> **TASK INSTRUCTIONS**: Return a faithful copy of all the entries, omitting the images.

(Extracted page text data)
┌────────

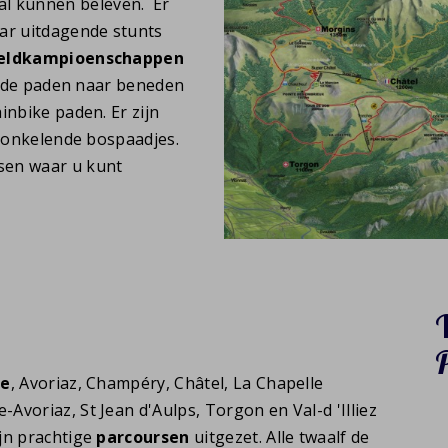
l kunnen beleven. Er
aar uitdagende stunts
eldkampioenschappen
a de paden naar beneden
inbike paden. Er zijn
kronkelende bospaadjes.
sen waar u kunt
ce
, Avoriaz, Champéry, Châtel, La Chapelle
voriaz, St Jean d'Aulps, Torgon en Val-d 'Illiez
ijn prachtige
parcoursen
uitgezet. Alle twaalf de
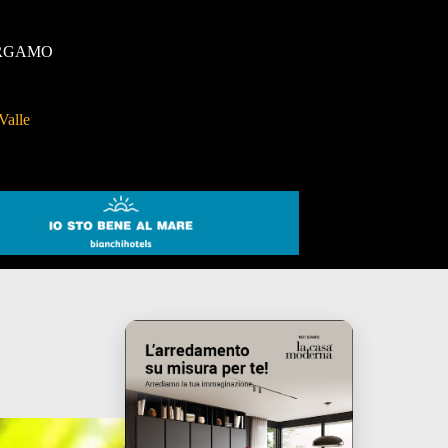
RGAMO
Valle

└────────

> **OUTPUT FOR THIS TASK**:
l kunnen beleven. Er
aar uitdagende stunts
eldkampioenschappen
a de paden naar beneden
inbike paden. Er zijn
kronkelende bospaadjes.
sen waar u kunt
ce
, Avoriaz, Champéry, Châtel, La Chapelle
voriaz, St Jean d'Aulps, Torgon en Val-d 'Illiez
ijn prachtige
parcoursen
uitgezet. Alle twaalf de
RGAMO
Valle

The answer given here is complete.